The Bill enhances the accountability for those incorporating a company, and directors on the board, by framing additional disclosure norms
The Companies Bill, 2011, that seeks to make companies more accountable was introduced in the Lok Sabha on Wednesday by the minister for corporate affairs Veerappa Moily. If approved by Parliament, it would replace a 55- year-old legislation—the Companies Act, 1956.
The Bill enhances the accountability for those incorporating a company, and directors on the board, by framing additional disclosure norms.
“At the time of incorporation, it is now mandatory to file the consent of directors associating with the company. The director will also have to give particulars of other firms which they are associated with,” said Pavan Kumar Vijay, managing director, Corporate Professionals Group, which advises professionals and companies on corporate governance issues.

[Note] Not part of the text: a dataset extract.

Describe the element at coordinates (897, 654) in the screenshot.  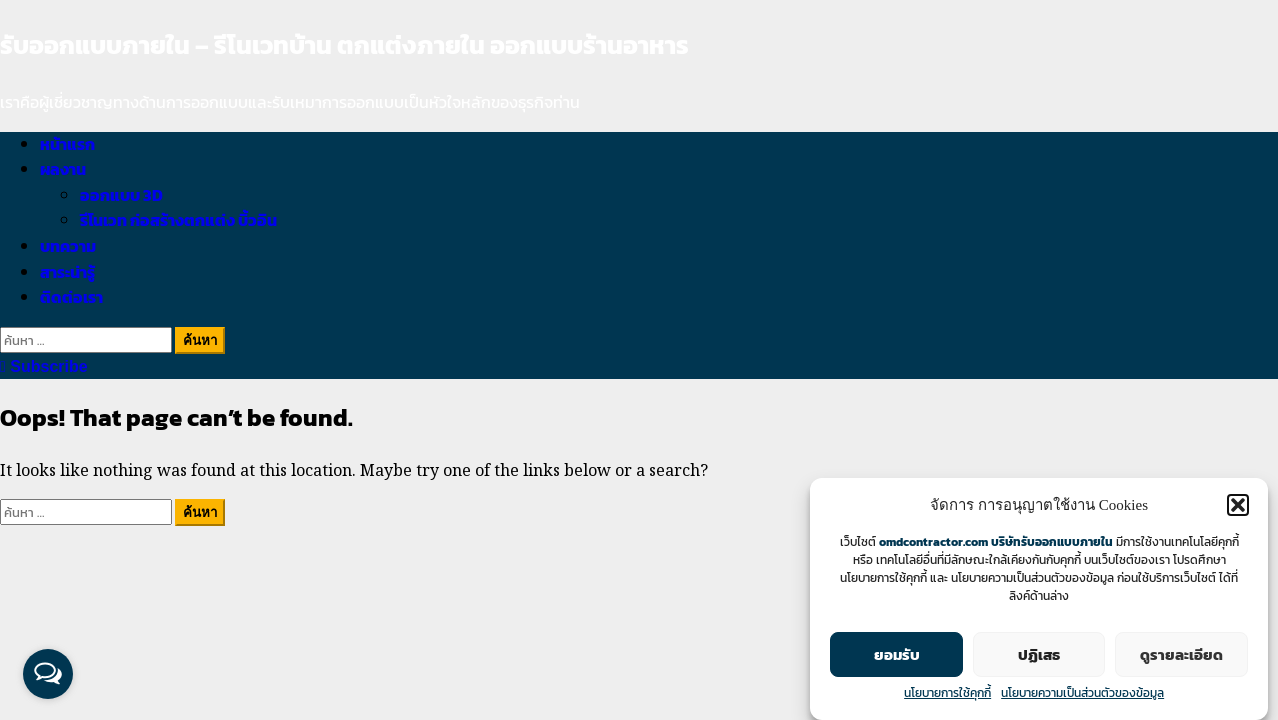 I see `ยอมรับ` at that location.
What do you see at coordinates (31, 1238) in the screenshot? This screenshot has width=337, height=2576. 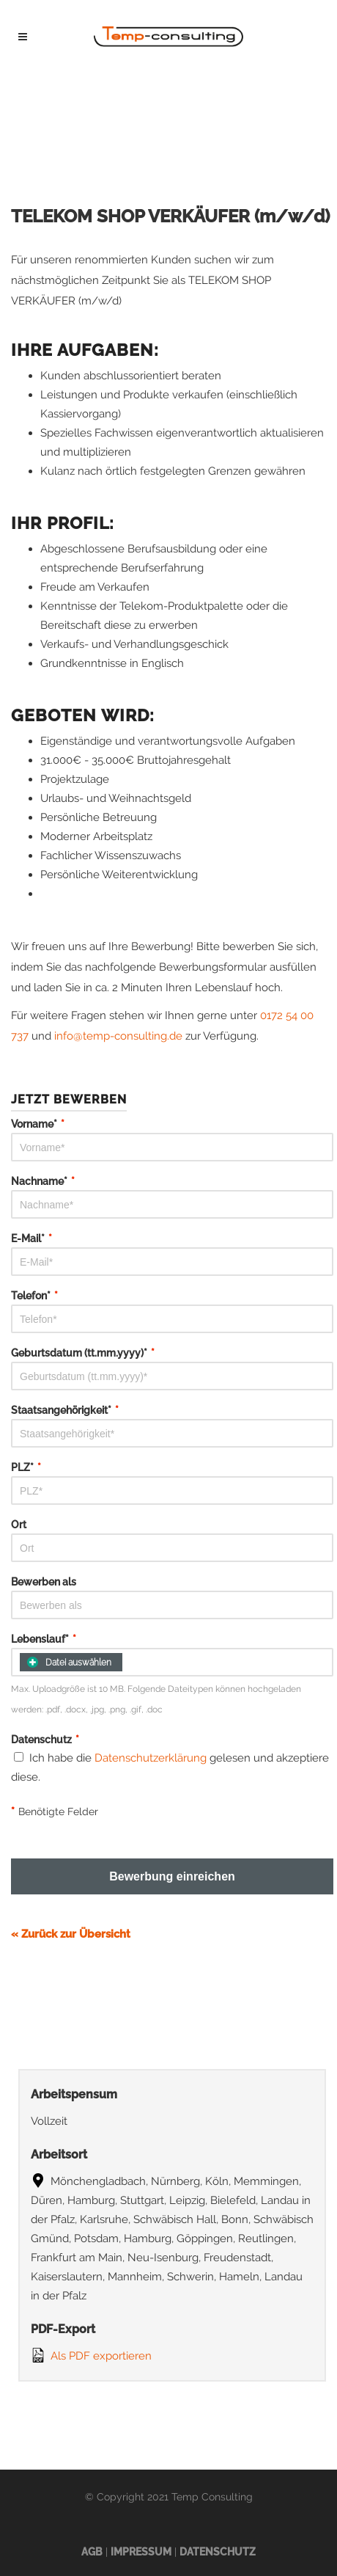 I see `E-Mail*` at bounding box center [31, 1238].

These details are not required under the Companies Act, 1956, and will make promoters and directors more accountable, said Vijay. It will also address the problem of bogus directors on company boards, he said.
The proposed Bill has provisions to take stringent action against corporate frauds. “In case of fraud, the defaulter can get an imprisonment of anywhere between six months to 10 years along with a fine,” said Vijay. Currently, these matters are decided by the courts.
The new Bill also proposes that persons signing the memorandum of association—document that regulates a company’s activities—will have to state upfront that they have not been associated with any fraud or mismanagement or breach of duty under the companies law.
“With scams such as companies vanishing after raising public monies as also opting for liquidation, the new Bill was designed with the aim of sensing frauds early and, therefore, these provisions have been incorporated. These will ensure that maximum responsibility is put on the companies when they register,” said a senior official at the ministry of corporate affairs on condition of anonymity.
The Bill also proposes to strengthen the Serious Fraud Investigation Office, a multi disciplinary body constituted by chartered accountants, company secretaries, revenue and corporate law officials.
It will also introduce concepts that are new to India, including the one-person company and class-action suits. The proposed regulation will also make it easier to start and shut companies.
The new regulations, if cleared by both houses of parliament, will apply to more than 800,000 companies registered in India.
Industry lobby, Federation of Indian Chambers of Commerce and Industry (Ficci) said the Bill is a step in the right direction. “The structure of the Bill is contemporary, sound and visionary rather than just an attempt to address shortcomings,” said Sidharth Birla, chairman, Ficci Corporate Law Committee.
The Bill was first introduced in the Lok Sabha in 2008 but lapsed after the House was dissolved on account of the general election.